For The Record with Jeffery Leibach, Navigant

October 21  

Jeff Leibach is Director with Navigant’s Healthcare Strategic Solutions team, supporting clients as they manage the financial and strategic challenges in today’s rapidly changing healthcare landscape. Jeff’s areas of expertise include managed care negotiations, pricing and reimbursement analytics, and aligning clinical and financial leadership as providers and payers weigh the transition from fee-for-service to value-based care. Jeff has led development of several of Navigant’s proprietary analytic models that create actionable insights from large claims data sets. Additionally, Jeff leads training programs for health care executives focused on managed care strategy, value-based care, and negotiations independently and in collaboration with the Kellogg School of Management.

How do you define price transparency? 

Price transparency is the ability for patients, families, and providers to understand — without being a healthcare finance expert — the expected cost to the patient of a healthcare service before it is performed.  

What problem does price transparency address most directly?  

Price transparency addresses the inability of patients to easily shop for lower cost services between providers and appropriately weigh the financial implications of their care in their overall decision-making. Overall, this inability may cause patients to avoid healthcare services or to pay too much for a service available at other options. 

Does price transparency help usher in value-based care or does it function independently?  

Price transparency may be an accelerant to value-based care, but to date they have functioned largely independently. Value-based care can be delivered by reducing utilization or shifting sites of service to lower-cost sites without knowing the exact price or out-of-pocket cost of a service. 

Can healthcare ever be fully price transparent?  

Only to the extent that providers and patients are fully aware of the services they need. Unpredictable and emergent care will never be transparent, but certainly there can be significant improvements in the space of drugs, planned medical and surgical services, and physician services. 

Who benefits most from transparent pricing?
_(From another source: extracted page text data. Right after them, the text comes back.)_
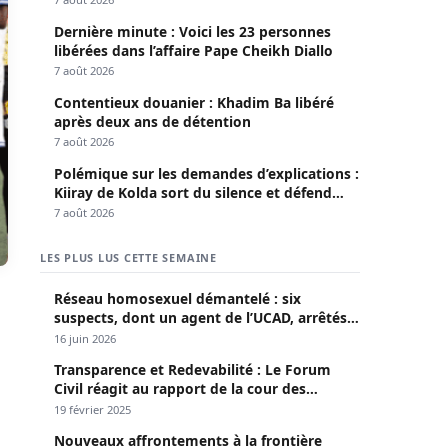
Dernière minute : Voici les 23 personnes
libérées dans l’affaire Pape Cheikh Diallo
7 août 2026
Contentieux douanier : Khadim Ba libéré
après deux ans de détention
7 août 2026
Polémique sur les demandes d’explications :
Kiiray de Kolda sort du silence et défend
Mamadou Lamine Dianté
7 août 2026
LES PLUS LUS CETTE SEMAINE
Réseau homosexuel démantelé : six
suspects, dont un agent de l’UCAD, arrêtés à
Keur Massar ; l’un avoue avoir propagé le
16 juin 2026
VIH depuis 2018
Transparence et Redevabilité : Le Forum
Civil réagit au rapport de la cour des
comptes
19 février 2025
Nouveaux affrontements à la frontière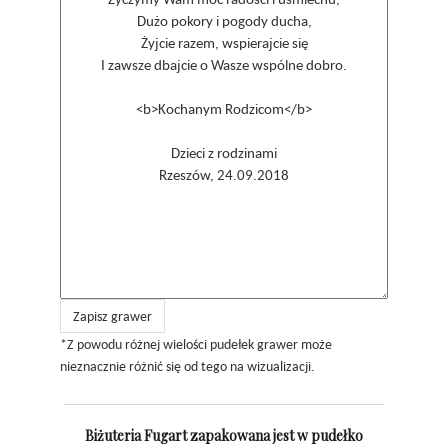
Zapisz grawer
*Z powodu różnej wielości pudełek grawer może
nieznacznie różnić się od tego na wizualizacji.
Biżuteria Fugart zapakowana jest w pudełko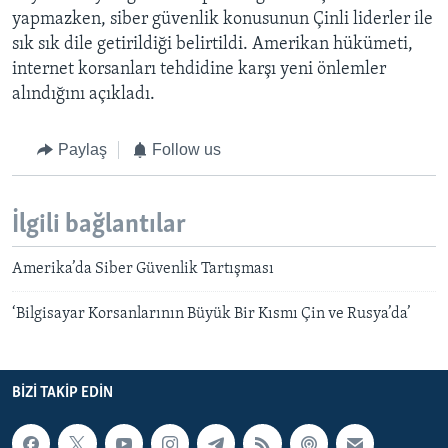
yapmazken, siber güvenlik konusunun Çinli liderler ile
sık sık dile getirildiği belirtildi. Amerikan hükümeti,
internet korsanları tehdidine karşı yeni önlemler
alındığını açıkladı.
Paylaş
Follow us
İlgili bağlantılar
Amerika’da Siber Güvenlik Tartışması
‘Bilgisayar Korsanlarının Büyük Bir Kısmı Çin ve Rusya’da’
BIZI TAKIP EDIN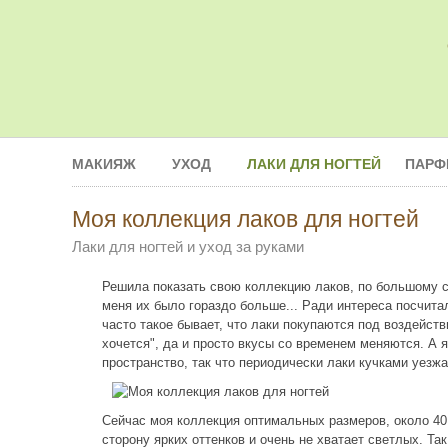
МАКИЯЖ
УХОД
ЛАКИ ДЛЯ НОГТЕЙ
ПАРФ
Моя коллекция лаков для ногтей
Лаки для ногтей и уход за руками
Решила показать свою коллекцию лаков, по большому сче
меня их было гораздо больше... Ради интереса посчита
часто такое бывает, что лаки покупаются под воздейств
хочется", да и просто вкусы со временем меняются. А 
пространство, так что периодически лаки кучками уезж
Сейчас моя коллекция оптимальных размеров, около 40 ш
сторону ярких оттенков и очень не хватает светлых. Так 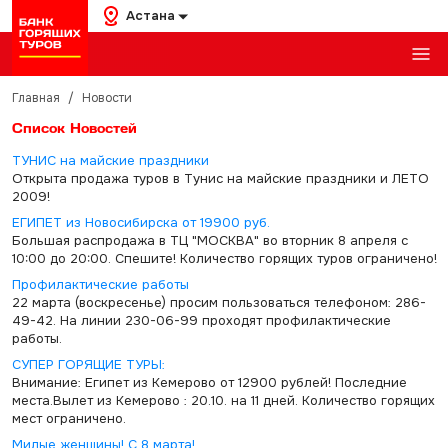
Астана
Главная
/
Новости
Список Новостей
ТУНИС на майские праздники
Открыта продажа туров в Тунис на майские праздники и ЛЕТО
2009!
ЕГИПЕТ из Новосибирска от 19900 руб.
Большая распродажа в ТЦ "МОСКВА" во вторник 8 апреля с
10:00 до 20:00. Спешите! Количество горящих туров ограничено!
Профилактические работы
22 марта (воскресенье) просим пользоваться телефоном: 286-
49-42. На линии 230-06-99 проходят профилактические
работы.
СУПЕР ГОРЯЩИЕ ТУРЫ:
Внимание: Египет из Кемерово от 12900 рублей! Последние
места.Вылет из Кемерово : 20.10. на 11 дней. Количество горящих
мест ограничено.
Милые женщины! С 8 марта!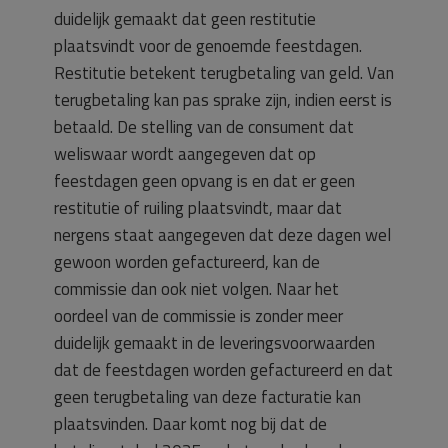
duidelijk gemaakt dat geen restitutie
plaatsvindt voor de genoemde feestdagen.
Restitutie betekent terugbetaling van geld. Van
terugbetaling kan pas sprake zijn, indien eerst is
betaald. De stelling van de consument dat
weliswaar wordt aangegeven dat op
feestdagen geen opvang is en dat er geen
restitutie of ruiling plaatsvindt, maar dat
nergens staat aangegeven dat deze dagen wel
gewoon worden gefactureerd, kan de
commissie dan ook niet volgen. Naar het
oordeel van de commissie is zonder meer
duidelijk gemaakt in de leveringsvoorwaarden
dat de feestdagen worden gefactureerd en dat
geen terugbetaling van deze facturatie kan
plaatsvinden. Daar komt nog bij dat de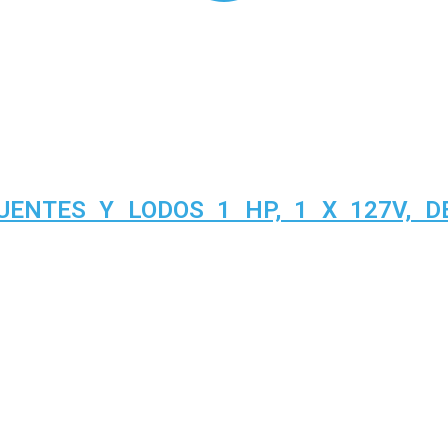
NTES Y LODOS 1 HP, 1 X 127V, DES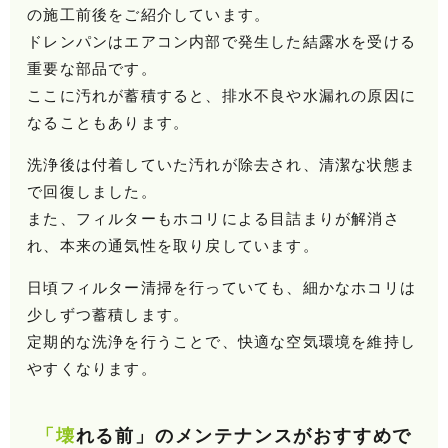
の施工前後をご紹介しています。
ドレンパンはエアコン内部で発生した結露水を受ける
重要な部品です。
ここに汚れが蓄積すると、排水不良や水漏れの原因に
なることもあります。
洗浄後は付着していた汚れが除去され、清潔な状態ま
で回復しました。
また、フィルターもホコリによる目詰まりが解消さ
れ、本来の通気性を取り戻しています。
日頃フィルター清掃を行っていても、細かなホコリは
少しずつ蓄積します。
定期的な洗浄を行うことで、快適な空気環境を維持し
やすくなります。
「壊れる前」のメンテナンスがおすすめで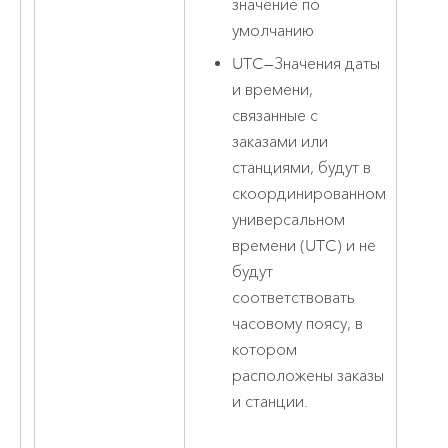
значение по
умолчанию
UTC
—
Значения даты
и времени,
связанные с
заказами или
станциями, будут в
скоординированном
универсальном
времени (UTC) и не
будут
соответствовать
часовому поясу, в
котором
расположены заказы
и станции.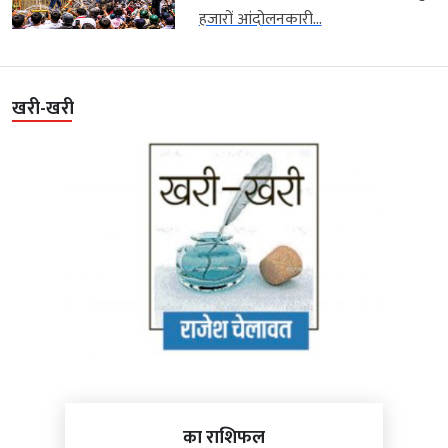
हजारों आंदोलनकारी...
खरी-खरी
का राशिफल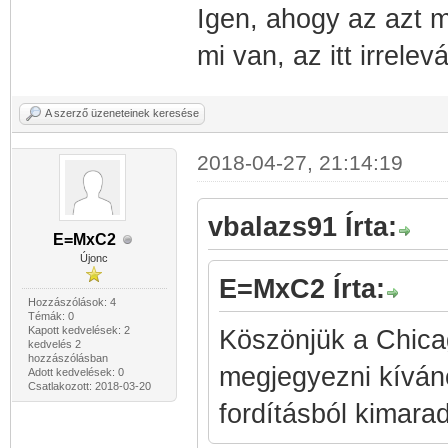
Igen, ahogy az azt 
mi van, az itt irrelev
A szerző üzeneteinek keresése
2018-04-27, 21:14:19
vbalazs91 Írta:
E=MxC2
Újonc
E=MxC2 Írta:
Hozzászólások: 4
Témák: 0
Kapott kedvelések: 2
Köszönjük a Chicag
kedvelés 2
hozzászólásban
megjegyezni kíván
Adott kedvelések: 0
Csatlakozott: 2018-03-20
fordításból kimaradt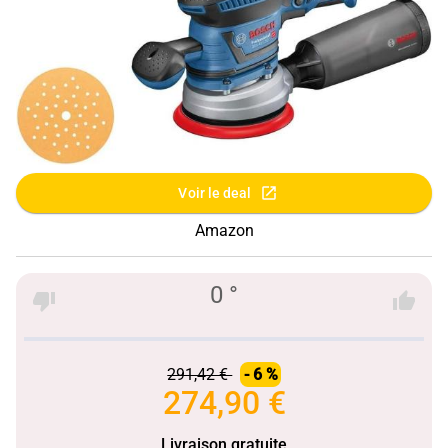
Voir le deal
Amazon
0 °
291,42 €
- 6 %
274,90 €
Livraison gratuite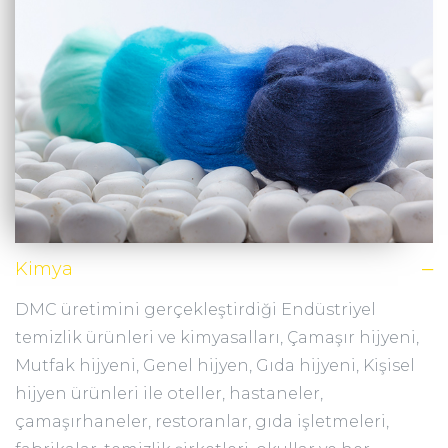
Kimya
DMC üretimini gerçekleştirdiği Endüstriyel
temizlik ürünleri ve kimyasalları, Çamaşır hijyeni,
Mutfak hijyeni, Genel hijyen, Gıda hijyeni, Kişisel
hijyen ürünleri ile oteller, hastaneler,
çamaşırhaneler, restoranlar, gıda işletmeleri,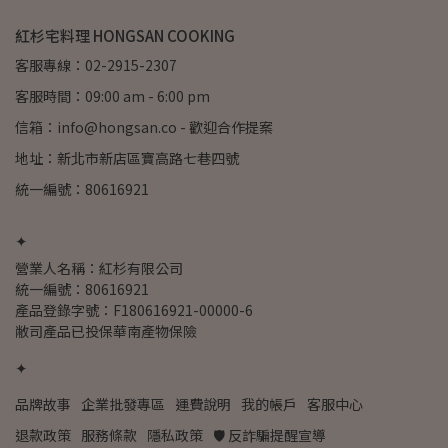
紅杉宅料理 HONGSAN COOKING
客服專線：02-2915-2307
客服時間：09:00 am - 6:00 pm
信箱：info@hongsan.co - 歡迎合作提案
地址：新北市新店區寶高路七巷四號
統一編號：80616921
✦
營業人名稱：紅杉有限公司
統一編號：80616921
產品登錄字號：F180616921-00000-6
敝司產品已投保華南產物保險
✦
品牌故事
企業批發專區
運費說明
我的帳戶
客服中心
退款政策
服務條款
隱私政策
🛡️ 反詐騙提醒宣導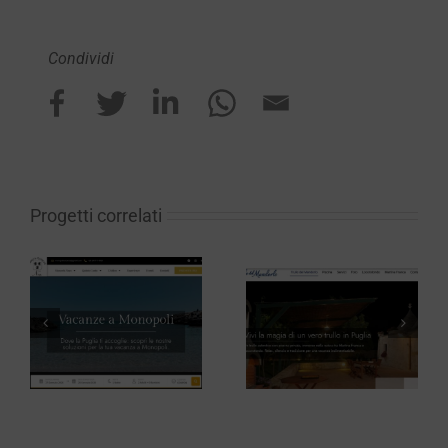
Condividi
Progetti correlati
Trullo del
Ristorante
Mandorlo
Pennetta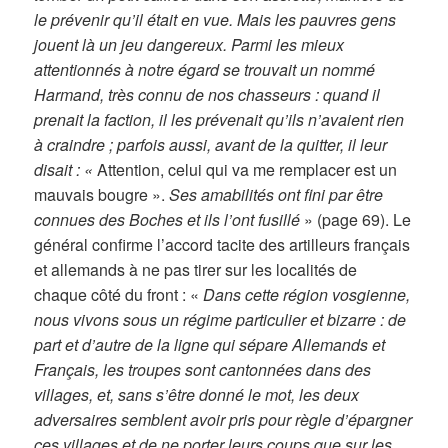
le prévenir qu’il était en vue. Mais les pauvres gens
jouent là un jeu dangereux. Parmi les mieux
attentionnés à notre égard se trouvait un nommé
Harmand, très connu de nos chasseurs : quand il
prenait la faction, il les prévenait qu’ils n’avaient rien
à craindre ; parfois aussi, avant de la quitter, il leur
disait : «
Attention, celui qui va me remplacer est un
mauvais bougre ».
Ses amabilités ont fini par être
connues des Boches et ils l’ont fusillé
» (page 69). Le
général confirme l’accord tacite des artilleurs français
et allemands à ne pas tirer sur les localités de
chaque côté du front : «
Dans cette région vosgienne,
nous vivons sous un régime particulier et bizarre : de
part et d’autre de la ligne qui sépare Allemands et
Français, les troupes sont cantonnées dans des
villages, et, sans s’être donné le mot, les deux
adversaires semblent avoir pris pour règle d’épargner
ces villages et de ne porter leurs coups que sur les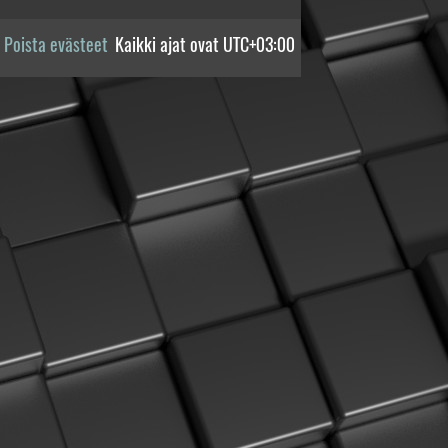
Poista evästeet
Kaikki ajat ovat
UTC+03:00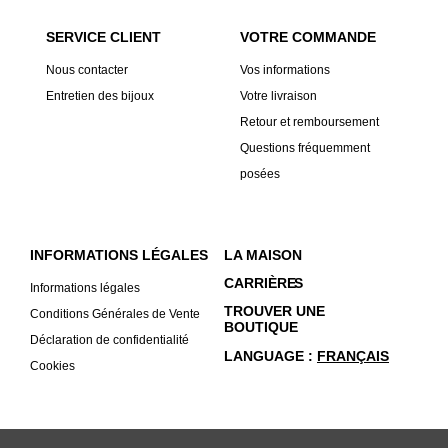
SERVICE CLIENT
VOTRE COMMANDE
Nous contacter
Vos informations
Entretien des bijoux
Votre livraison
Retour et remboursement
Questions fréquemment
posées
INFORMATIONS LÉGALES
LA MAISON
CARRIÈRE
S
Informations légales
TROUVER UNE
Conditions Générales de Vente
BOUTIQUE
Déclaration de confidentialité
LANGUAGE
FRANÇAIS
Cookies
For whom will it be most disruptive?  

Patients will benefit the most, followed closely by payers, who will benefit from patients selecting lower-cost providers and sites of care. Providers will benefit the least, as they will likely be pushed to reduce the prices on commoditized services. To date, managed care contracted rates between payers and providers have been largely confidential. If prices were to become fully transparent, these contracted rates would become public, and could potentially significantly disrupt payer/provider relationships and contractual rates in the short and long term.